# Should Kiwifarms hold a “Faggot of the Year” awards ceremony?



## SigSauer (Sep 27, 2018)

I stole this idea from EDF. It’s actually pretty fun. You get to have a vote for who the biggest faggot of the current year is at the end of the year.


----------



## Null (Sep 27, 2018)

Would probably instigate infighting which I'm against. Internal harmony is really all we've got on a bad day.


----------



## SigSauer (Sep 27, 2018)

Null said:


> Would probably instigate infighting which I'm against. Internal harmony is really all we've got on a bad day.


You mean between EDF and KF?


----------



## Null (Sep 27, 2018)

SigSauer said:


> You mean between EDF and KF?


No, internal as in within the community.


----------



## Nobunaga (Sep 27, 2018)

@Fagnasty would win every single year
It wouldnt be a fair competicion


----------



## whatever I feel like (Sep 27, 2018)

Bring back the Julays instead.


----------



## polonium (Sep 28, 2018)

Just get a trophy and engrave it with @bearycool and every year from now until the heat death of the universe.
There, I spared you the effort of holding a competition.


----------



## bearycool (Sep 28, 2018)

polonium said:


> Just get a trophy and engrave it with @bearycool and every year from now until the heat death of the universe.
> There, I spared you the effort of holding a competition.

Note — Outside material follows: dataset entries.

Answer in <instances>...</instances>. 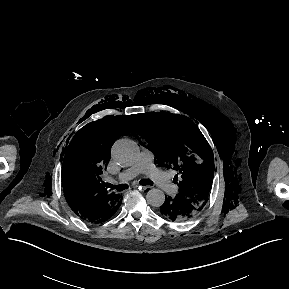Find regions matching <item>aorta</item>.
<instances>
[{"label":"aorta","mask_w":289,"mask_h":289,"mask_svg":"<svg viewBox=\"0 0 289 289\" xmlns=\"http://www.w3.org/2000/svg\"><path fill=\"white\" fill-rule=\"evenodd\" d=\"M139 155L138 145L129 139H120L112 147V157L120 165H130L136 161ZM147 203L153 207H160L165 201V194L162 190L153 188L147 192Z\"/></svg>","instance_id":"aorta-1"}]
</instances>
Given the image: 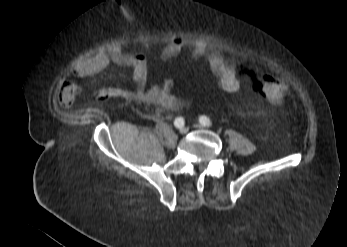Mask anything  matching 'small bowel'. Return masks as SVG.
<instances>
[{
  "label": "small bowel",
  "mask_w": 347,
  "mask_h": 247,
  "mask_svg": "<svg viewBox=\"0 0 347 247\" xmlns=\"http://www.w3.org/2000/svg\"><path fill=\"white\" fill-rule=\"evenodd\" d=\"M187 44L182 38L170 39L163 47L161 56L169 59L181 53ZM193 58L205 57L211 73L217 80L219 87L226 93L236 94L243 85H253L258 91L257 84H252V80L247 76H241L234 62L226 60L221 52L215 48L204 44H194L191 47ZM111 63L128 66L132 70V79L135 83L134 90H127L120 87H108L107 92L127 100L138 101L143 104L153 105L154 112L146 113L145 116L155 122L163 119V111H176L189 105V101L177 97L172 93L174 82L172 79H165L159 84L146 88L148 66L145 54L141 51L126 53L121 47L115 46L110 49H101L89 57L79 60L73 67L77 77L85 78L92 76ZM78 87L74 84H65L57 96L58 105L61 108H70L78 94Z\"/></svg>",
  "instance_id": "obj_1"
}]
</instances>
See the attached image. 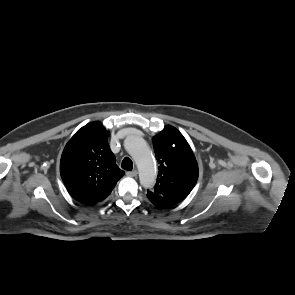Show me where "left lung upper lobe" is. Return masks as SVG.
Wrapping results in <instances>:
<instances>
[{"label":"left lung upper lobe","mask_w":295,"mask_h":295,"mask_svg":"<svg viewBox=\"0 0 295 295\" xmlns=\"http://www.w3.org/2000/svg\"><path fill=\"white\" fill-rule=\"evenodd\" d=\"M152 141L159 172L154 188L148 191L180 203L198 180L195 155L184 136L173 126H166Z\"/></svg>","instance_id":"1"}]
</instances>
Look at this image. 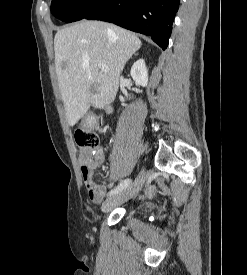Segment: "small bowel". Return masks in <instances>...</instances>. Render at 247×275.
I'll return each mask as SVG.
<instances>
[{
  "label": "small bowel",
  "instance_id": "small-bowel-1",
  "mask_svg": "<svg viewBox=\"0 0 247 275\" xmlns=\"http://www.w3.org/2000/svg\"><path fill=\"white\" fill-rule=\"evenodd\" d=\"M94 156L91 160L83 163L81 167V174L83 178L84 186L88 193V198L92 202H100L102 198L101 191L94 181V171L104 162L105 155L102 148H97L94 150ZM110 187L112 184L109 185ZM147 195L151 196L155 193L154 187H149L147 189Z\"/></svg>",
  "mask_w": 247,
  "mask_h": 275
}]
</instances>
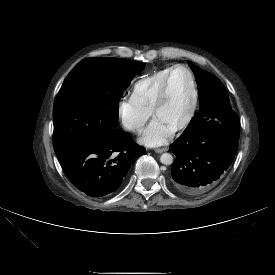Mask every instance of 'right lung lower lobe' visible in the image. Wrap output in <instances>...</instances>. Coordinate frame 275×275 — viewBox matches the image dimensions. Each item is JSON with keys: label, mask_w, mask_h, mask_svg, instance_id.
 Here are the masks:
<instances>
[{"label": "right lung lower lobe", "mask_w": 275, "mask_h": 275, "mask_svg": "<svg viewBox=\"0 0 275 275\" xmlns=\"http://www.w3.org/2000/svg\"><path fill=\"white\" fill-rule=\"evenodd\" d=\"M144 150L125 132L115 129L67 145L56 154L64 172L80 191L101 197L120 186L132 162Z\"/></svg>", "instance_id": "98d812e1"}]
</instances>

There was one year on EDF I did almost get nominated 


the autist of dojima said:


> @Fagnasty would win every single year
> It wouldnt be a fair competicion



Lol, so basically Fagnasty and I would have an infinite duel till the end of time.


----------



## The Un-Clit (Sep 28, 2018)

bearycool said:


> There was one year on EDF I did almost get nominated
> 
> 
> Lol, so basically Fagnasty and I would have an infinite duel till the end of time.

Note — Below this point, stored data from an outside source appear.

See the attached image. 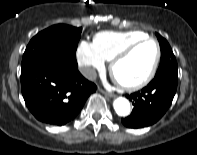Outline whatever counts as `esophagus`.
Segmentation results:
<instances>
[{
	"mask_svg": "<svg viewBox=\"0 0 197 155\" xmlns=\"http://www.w3.org/2000/svg\"><path fill=\"white\" fill-rule=\"evenodd\" d=\"M99 91H100L101 93H103L104 95L108 96V97H114V94L109 93V92H107V91H104L103 89H99Z\"/></svg>",
	"mask_w": 197,
	"mask_h": 155,
	"instance_id": "obj_1",
	"label": "esophagus"
}]
</instances>
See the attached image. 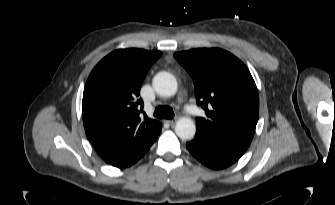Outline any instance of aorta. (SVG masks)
<instances>
[{
  "label": "aorta",
  "instance_id": "762f6f07",
  "mask_svg": "<svg viewBox=\"0 0 335 205\" xmlns=\"http://www.w3.org/2000/svg\"><path fill=\"white\" fill-rule=\"evenodd\" d=\"M153 88L158 95L171 97L176 94L178 84L176 78L168 72H159L153 79ZM175 132L182 140H191L195 136L196 126L192 119L181 117L175 125Z\"/></svg>",
  "mask_w": 335,
  "mask_h": 205
}]
</instances>
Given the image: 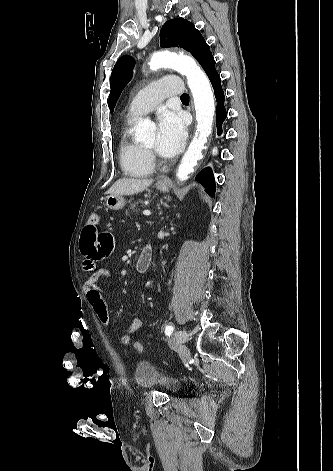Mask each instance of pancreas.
Instances as JSON below:
<instances>
[{
	"label": "pancreas",
	"mask_w": 333,
	"mask_h": 471,
	"mask_svg": "<svg viewBox=\"0 0 333 471\" xmlns=\"http://www.w3.org/2000/svg\"><path fill=\"white\" fill-rule=\"evenodd\" d=\"M142 203H143L142 200H139V201H136V202H134V203H131V204H130V207L126 210V214L129 215V210H135L136 206H137L138 204H142Z\"/></svg>",
	"instance_id": "pancreas-1"
}]
</instances>
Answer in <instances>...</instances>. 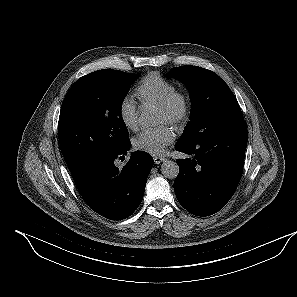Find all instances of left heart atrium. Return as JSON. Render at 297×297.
<instances>
[{"label": "left heart atrium", "mask_w": 297, "mask_h": 297, "mask_svg": "<svg viewBox=\"0 0 297 297\" xmlns=\"http://www.w3.org/2000/svg\"><path fill=\"white\" fill-rule=\"evenodd\" d=\"M175 139L171 126L163 124L153 129L143 130L133 141L135 149L151 155H161Z\"/></svg>", "instance_id": "1"}]
</instances>
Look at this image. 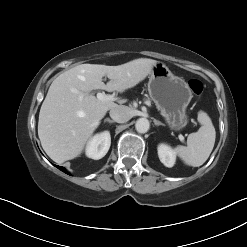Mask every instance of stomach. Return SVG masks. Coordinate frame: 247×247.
Returning <instances> with one entry per match:
<instances>
[{"mask_svg": "<svg viewBox=\"0 0 247 247\" xmlns=\"http://www.w3.org/2000/svg\"><path fill=\"white\" fill-rule=\"evenodd\" d=\"M148 92L170 129L180 131L187 125L186 109L193 95L184 79L157 62L149 74Z\"/></svg>", "mask_w": 247, "mask_h": 247, "instance_id": "stomach-1", "label": "stomach"}]
</instances>
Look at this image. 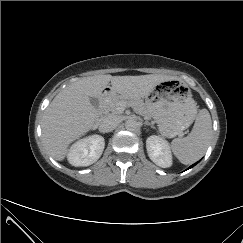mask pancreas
<instances>
[{
    "label": "pancreas",
    "instance_id": "pancreas-1",
    "mask_svg": "<svg viewBox=\"0 0 243 243\" xmlns=\"http://www.w3.org/2000/svg\"><path fill=\"white\" fill-rule=\"evenodd\" d=\"M120 104H124L126 107H132L137 113L147 115V109L140 99H130L123 96L113 97L108 103H106L105 111L116 115L121 114L122 112L118 109Z\"/></svg>",
    "mask_w": 243,
    "mask_h": 243
}]
</instances>
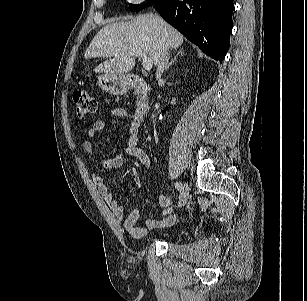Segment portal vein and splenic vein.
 Returning <instances> with one entry per match:
<instances>
[{
	"instance_id": "obj_1",
	"label": "portal vein and splenic vein",
	"mask_w": 307,
	"mask_h": 301,
	"mask_svg": "<svg viewBox=\"0 0 307 301\" xmlns=\"http://www.w3.org/2000/svg\"><path fill=\"white\" fill-rule=\"evenodd\" d=\"M135 56L142 59V65L146 71H149L152 69L153 61L150 57H147V55L142 53L141 51L135 52Z\"/></svg>"
}]
</instances>
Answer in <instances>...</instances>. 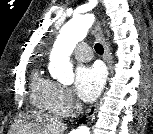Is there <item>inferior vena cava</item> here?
<instances>
[{
	"label": "inferior vena cava",
	"instance_id": "1",
	"mask_svg": "<svg viewBox=\"0 0 153 134\" xmlns=\"http://www.w3.org/2000/svg\"><path fill=\"white\" fill-rule=\"evenodd\" d=\"M81 107H82V104H81L80 102H77V103H76V109H77V110H80Z\"/></svg>",
	"mask_w": 153,
	"mask_h": 134
}]
</instances>
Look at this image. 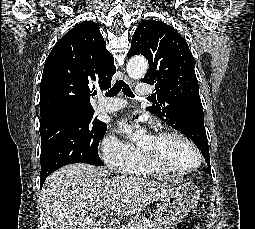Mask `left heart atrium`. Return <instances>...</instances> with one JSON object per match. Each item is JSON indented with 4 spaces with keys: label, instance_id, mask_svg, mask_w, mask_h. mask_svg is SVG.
I'll return each instance as SVG.
<instances>
[{
    "label": "left heart atrium",
    "instance_id": "39dd6f15",
    "mask_svg": "<svg viewBox=\"0 0 255 229\" xmlns=\"http://www.w3.org/2000/svg\"><path fill=\"white\" fill-rule=\"evenodd\" d=\"M118 130L120 133L128 135L132 130V126L129 125L127 122L122 121L118 125Z\"/></svg>",
    "mask_w": 255,
    "mask_h": 229
}]
</instances>
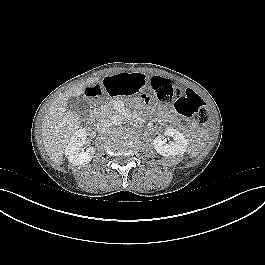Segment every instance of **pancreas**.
<instances>
[{
  "instance_id": "cf45deb5",
  "label": "pancreas",
  "mask_w": 265,
  "mask_h": 265,
  "mask_svg": "<svg viewBox=\"0 0 265 265\" xmlns=\"http://www.w3.org/2000/svg\"><path fill=\"white\" fill-rule=\"evenodd\" d=\"M112 113H114V110H113V104L111 102H107L96 109V114H98L101 117H108Z\"/></svg>"
}]
</instances>
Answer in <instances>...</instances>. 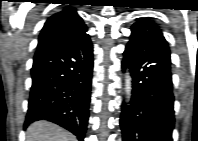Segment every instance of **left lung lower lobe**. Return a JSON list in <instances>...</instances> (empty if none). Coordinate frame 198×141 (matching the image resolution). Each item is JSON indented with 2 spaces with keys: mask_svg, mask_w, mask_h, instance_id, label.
<instances>
[{
  "mask_svg": "<svg viewBox=\"0 0 198 141\" xmlns=\"http://www.w3.org/2000/svg\"><path fill=\"white\" fill-rule=\"evenodd\" d=\"M166 41L131 35L123 68L132 77V96L120 119L123 141H172L174 95Z\"/></svg>",
  "mask_w": 198,
  "mask_h": 141,
  "instance_id": "0a47b994",
  "label": "left lung lower lobe"
}]
</instances>
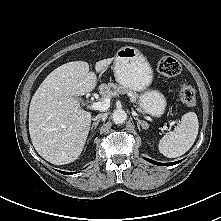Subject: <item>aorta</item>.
I'll list each match as a JSON object with an SVG mask.
<instances>
[{"label":"aorta","mask_w":221,"mask_h":221,"mask_svg":"<svg viewBox=\"0 0 221 221\" xmlns=\"http://www.w3.org/2000/svg\"><path fill=\"white\" fill-rule=\"evenodd\" d=\"M127 119V114L122 109H116L112 114V120L115 124H122Z\"/></svg>","instance_id":"obj_1"}]
</instances>
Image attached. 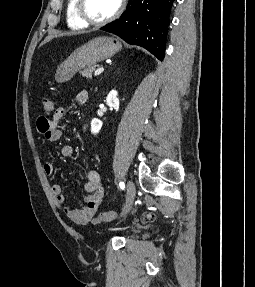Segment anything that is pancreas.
<instances>
[{"label":"pancreas","mask_w":255,"mask_h":287,"mask_svg":"<svg viewBox=\"0 0 255 287\" xmlns=\"http://www.w3.org/2000/svg\"><path fill=\"white\" fill-rule=\"evenodd\" d=\"M96 68H98V66H91V68H84V70H82V72H80V74H82V76H84V78H91L93 72H95Z\"/></svg>","instance_id":"pancreas-1"}]
</instances>
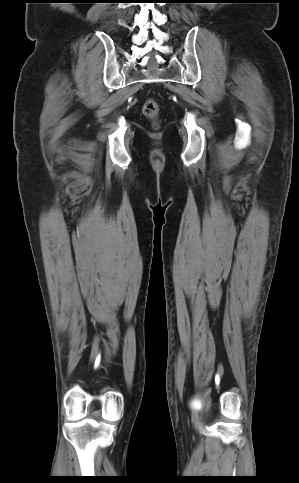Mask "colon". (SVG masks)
I'll return each mask as SVG.
<instances>
[{"mask_svg":"<svg viewBox=\"0 0 299 483\" xmlns=\"http://www.w3.org/2000/svg\"><path fill=\"white\" fill-rule=\"evenodd\" d=\"M158 112H159L158 103L152 98L147 99L143 106L144 115L152 120H156L158 116Z\"/></svg>","mask_w":299,"mask_h":483,"instance_id":"colon-1","label":"colon"}]
</instances>
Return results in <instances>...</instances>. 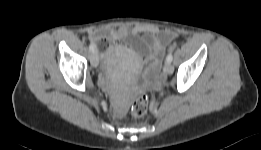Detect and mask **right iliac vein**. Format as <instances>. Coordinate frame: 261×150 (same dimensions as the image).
Masks as SVG:
<instances>
[{"mask_svg": "<svg viewBox=\"0 0 261 150\" xmlns=\"http://www.w3.org/2000/svg\"><path fill=\"white\" fill-rule=\"evenodd\" d=\"M90 62L93 67H97L99 64V58L97 52H93L90 57Z\"/></svg>", "mask_w": 261, "mask_h": 150, "instance_id": "1", "label": "right iliac vein"}]
</instances>
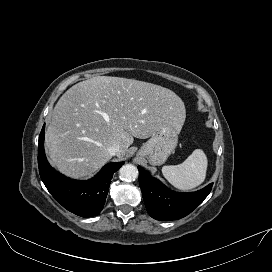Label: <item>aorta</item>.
Wrapping results in <instances>:
<instances>
[{"instance_id":"762f6f07","label":"aorta","mask_w":272,"mask_h":272,"mask_svg":"<svg viewBox=\"0 0 272 272\" xmlns=\"http://www.w3.org/2000/svg\"><path fill=\"white\" fill-rule=\"evenodd\" d=\"M120 179L131 182L137 179L138 169L132 164H125L119 170Z\"/></svg>"}]
</instances>
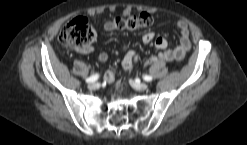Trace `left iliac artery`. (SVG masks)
I'll list each match as a JSON object with an SVG mask.
<instances>
[{
	"mask_svg": "<svg viewBox=\"0 0 247 145\" xmlns=\"http://www.w3.org/2000/svg\"><path fill=\"white\" fill-rule=\"evenodd\" d=\"M143 79H144L145 81H147V82L152 81V77H151V76H149V75H145V76H143Z\"/></svg>",
	"mask_w": 247,
	"mask_h": 145,
	"instance_id": "left-iliac-artery-1",
	"label": "left iliac artery"
}]
</instances>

moarlike infinite cockduel amirite?


----------



## uncleShitHeel (Oct 24, 2018)

Null said:


> Would probably instigate infighting which I'm against. Internal harmony is really all we've got on a bad day.



Like cigarettes and cheap scotch.


----------



## goku_black (Oct 31, 2018)

yes because i know that i win it every year.


----------



## Burgers in the ass (Nov 7, 2018)

goku_black said:


> yes because i know that i win it every year.


Fuck off straight


----------



## BeanBidan (Nov 7, 2018)

I nominate Bryan.


----------



## oddish (Nov 11, 2018)

hey now!


----------



## The Un-Clit (Nov 14, 2018)

The Un-Clit said:


> moarlike infinite cockduel amirite?




Holy shit, I literally have no memory of posting this.

A good argument to start laying off the liquor before hitting Teh Farms I guess.


----------



## CephalopodEnthusiast (Nov 14, 2018)

Depends on who you nominate.


----------